As far as including memory regions go, you need to wait for the MemoryCallback event being passed to your minidump callback. The way the MemoryCallback event works is that you are called back repeatedly, until your callback returns FALSE. Each time you are called back (and return TRUE), you are expected to have updated the CallbackOutput->MemoryBase and CallbackOutput->MemorySize output parameter fields with the base address and length of a region that is to be included in the dump. When your callback finally returns FALSE, MiniDumpWriteDump assumes that you’re done specifying additional memory regions to include and continues on to the rest of the steps involved in writing the dump.
So, to provide a quick example, assuming you had a DumpWriter class containing an array of address / length pairs, you might use a minidump callback that looks something like this to include those addresses in the dump:
BOOL CALLBACK DumpWriter::MiniDumpCallback( PVOID CallbackParam, const PMINIDUMP_CALLBACK_INPUT CallbackInput, PMINIDUMP_CALLBACK_OUTPUT CallbackOutput ) { DumpWriter *Writer; BOOL Status; Status = FALSE; Writer = reinterpret_cast<DumpWriter*>(CallbackParam); switch (CallbackInput->CallbackType) { /* ... handle other events ... */ case MemoryCallback: // // If we have some memory regions left to include then // store the next.

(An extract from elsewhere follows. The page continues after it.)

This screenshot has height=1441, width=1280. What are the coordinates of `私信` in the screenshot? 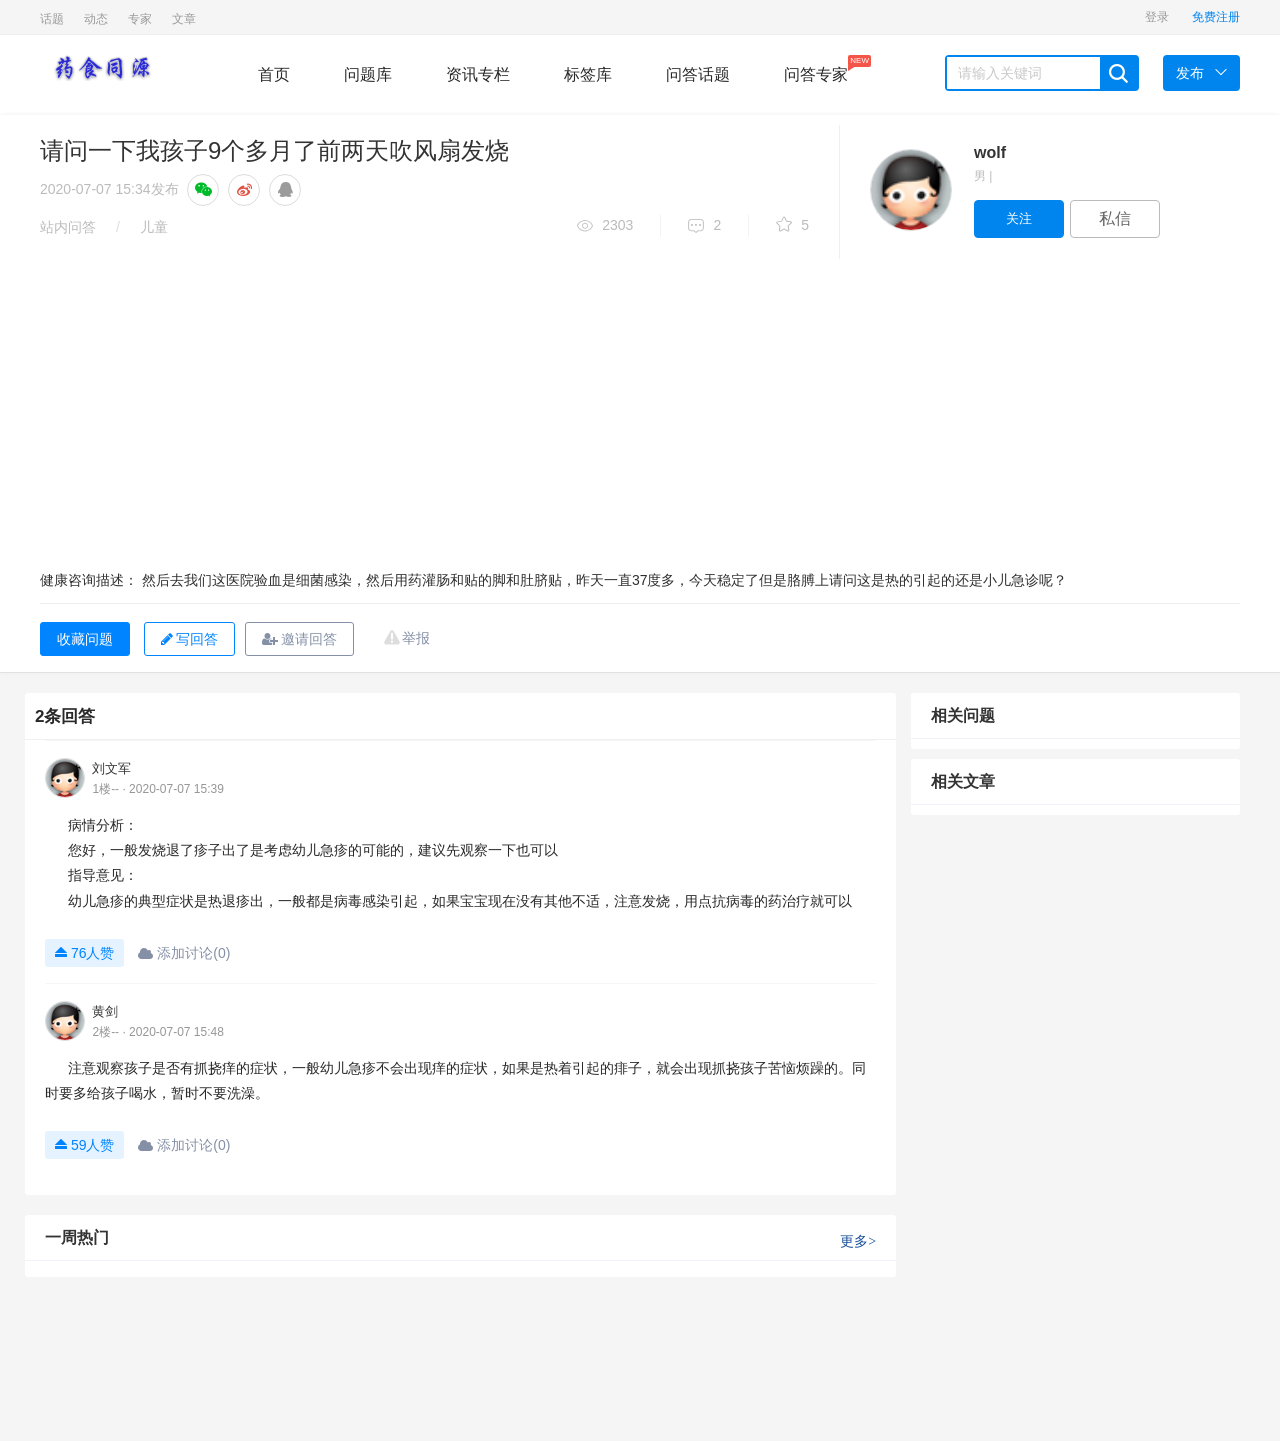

Otherwise, indicate that we're finished. // if (Writer->Index == DumpWriter->Count) Status = FALSE; else { CallbackOutput->MemoryBase = Writer->Addresses[ Writer->Index ].Base; CallbackOutput->MemorySize = Writer->Addresses[ Writer->Index ].Length; Writer->Index += 1; Status = TRUE; } break; /* ... handle other events ... */ } return Status; }
In a future posting, I’ll likely revisit some of the other neat things that you can do with the minidump callback function (as well as other things you can do to make your minidumps more useful to work with). In the mean time, Oleg Starodumov also has some great documentation (beyond that in MSDN) about just what all the other minidump callback events do, so if you’re finding MSDN a little bit lacking in that department, I’d encourage you to check his article out.
Hi.
Great article.
Is there a limit to number of memory regions that you can include?
Not that I know of, other than built-in limitations to the dump file format (older DbgHelp only supported dump files <4GB, for instance).
Of course it would be to your advantage to consolidate your memory regions if possible as it does incur overhead in the dump file to denote the start and end of each memory region you specify. This overhead begins to become significant if you have a vast number of very small memory regions.